> Exercise
In the entries below, find each line with the word "Notify" and return it.

> Transcribed page contents
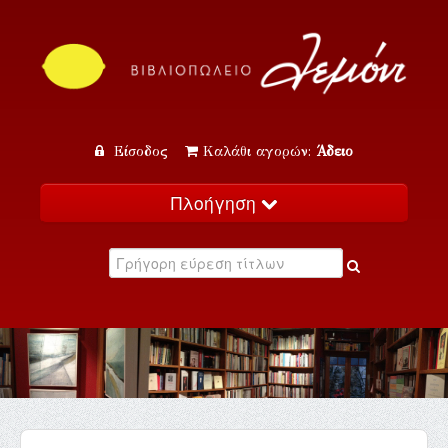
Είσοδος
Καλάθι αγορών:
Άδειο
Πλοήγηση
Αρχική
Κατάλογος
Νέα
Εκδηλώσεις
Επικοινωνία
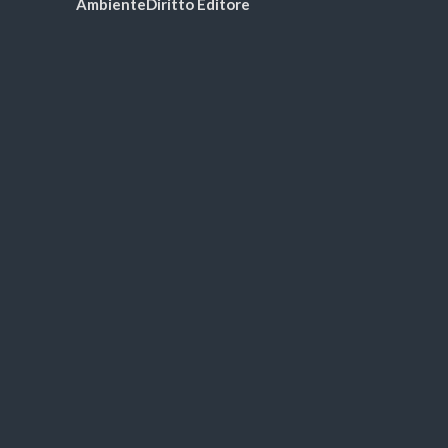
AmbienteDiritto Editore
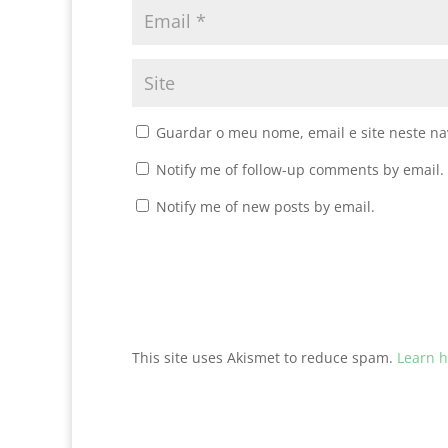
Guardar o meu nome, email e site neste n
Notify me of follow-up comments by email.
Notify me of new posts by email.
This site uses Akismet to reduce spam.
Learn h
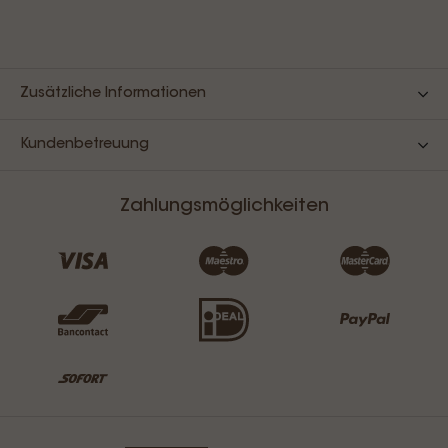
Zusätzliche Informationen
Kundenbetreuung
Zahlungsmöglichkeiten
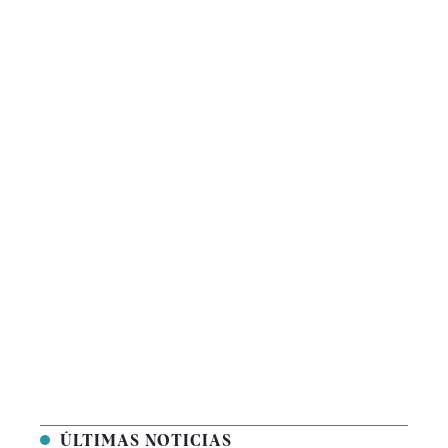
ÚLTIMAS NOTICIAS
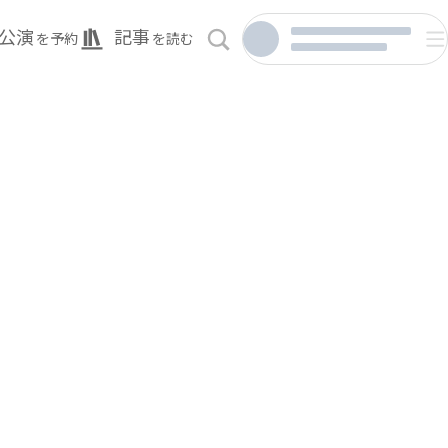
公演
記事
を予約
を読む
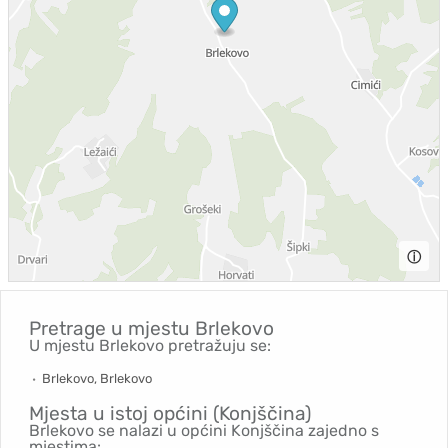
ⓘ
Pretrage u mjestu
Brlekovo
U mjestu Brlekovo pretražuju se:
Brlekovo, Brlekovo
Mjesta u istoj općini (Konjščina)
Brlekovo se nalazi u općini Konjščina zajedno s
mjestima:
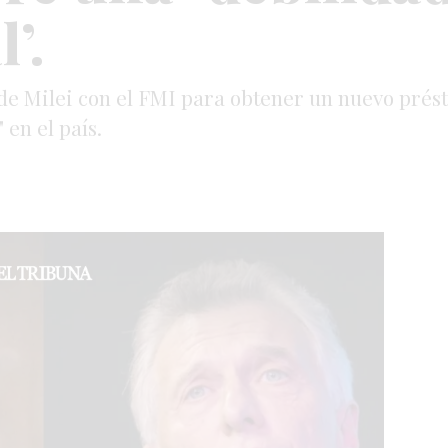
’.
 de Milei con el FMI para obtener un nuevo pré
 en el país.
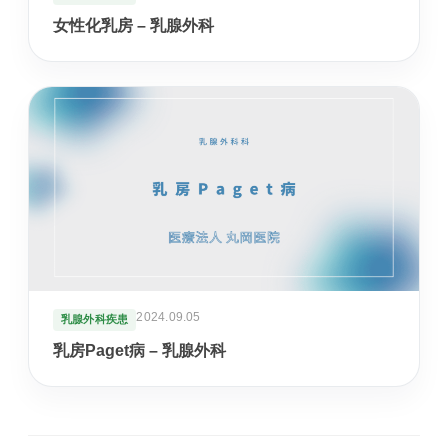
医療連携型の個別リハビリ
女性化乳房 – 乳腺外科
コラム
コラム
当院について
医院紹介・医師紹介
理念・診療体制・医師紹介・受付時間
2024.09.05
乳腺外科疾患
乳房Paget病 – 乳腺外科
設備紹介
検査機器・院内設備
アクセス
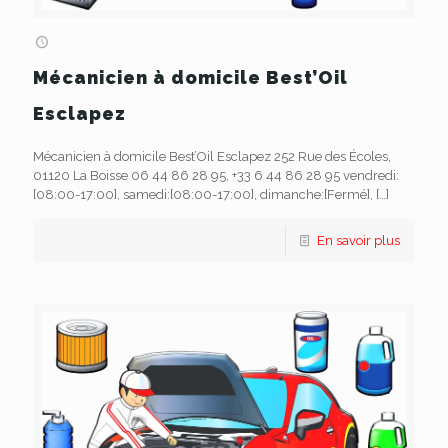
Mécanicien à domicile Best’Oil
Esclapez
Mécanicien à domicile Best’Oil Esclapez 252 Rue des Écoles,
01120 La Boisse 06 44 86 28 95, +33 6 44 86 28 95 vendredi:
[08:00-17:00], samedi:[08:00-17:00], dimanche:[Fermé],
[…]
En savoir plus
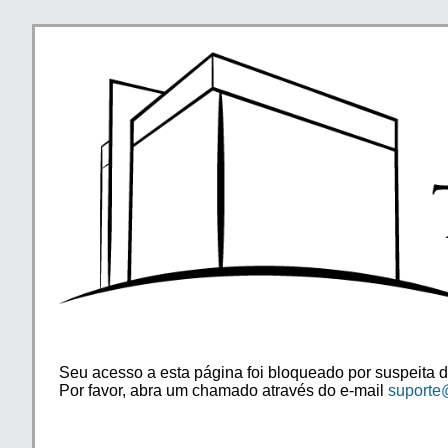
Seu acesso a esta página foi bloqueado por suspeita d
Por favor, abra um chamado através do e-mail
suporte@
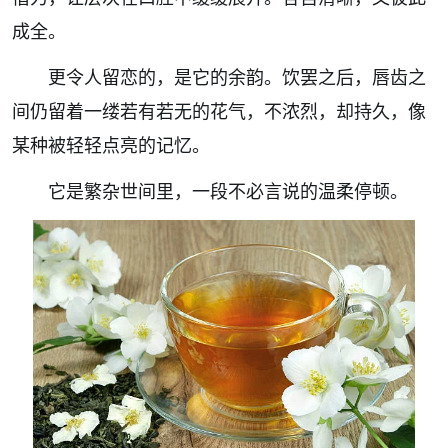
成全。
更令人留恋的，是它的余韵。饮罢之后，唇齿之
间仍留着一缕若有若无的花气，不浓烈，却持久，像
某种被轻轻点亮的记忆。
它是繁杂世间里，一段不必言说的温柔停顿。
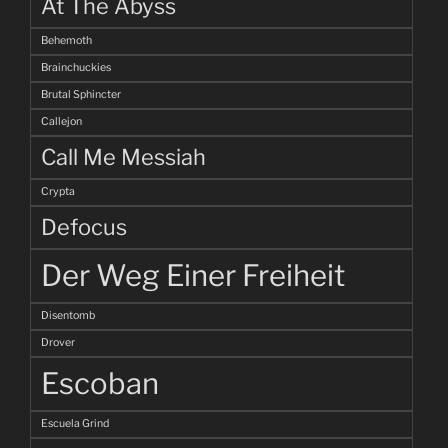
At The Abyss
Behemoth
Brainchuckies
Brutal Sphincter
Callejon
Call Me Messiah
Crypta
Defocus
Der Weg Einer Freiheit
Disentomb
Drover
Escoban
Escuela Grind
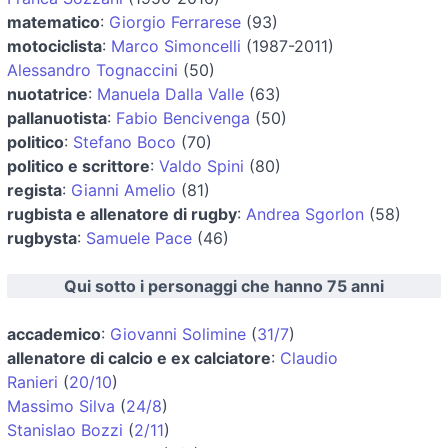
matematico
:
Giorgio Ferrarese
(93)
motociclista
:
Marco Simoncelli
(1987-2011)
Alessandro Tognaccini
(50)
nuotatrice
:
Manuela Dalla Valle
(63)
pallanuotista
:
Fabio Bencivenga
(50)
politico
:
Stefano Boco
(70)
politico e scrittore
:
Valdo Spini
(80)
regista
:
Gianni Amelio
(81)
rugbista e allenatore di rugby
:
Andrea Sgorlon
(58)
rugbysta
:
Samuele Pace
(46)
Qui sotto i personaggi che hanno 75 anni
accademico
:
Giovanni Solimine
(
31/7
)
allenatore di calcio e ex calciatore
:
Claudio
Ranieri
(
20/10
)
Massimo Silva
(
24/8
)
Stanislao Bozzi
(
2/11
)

> Response area
Notify me of follow-up comments by email.
Notify me of new posts by email.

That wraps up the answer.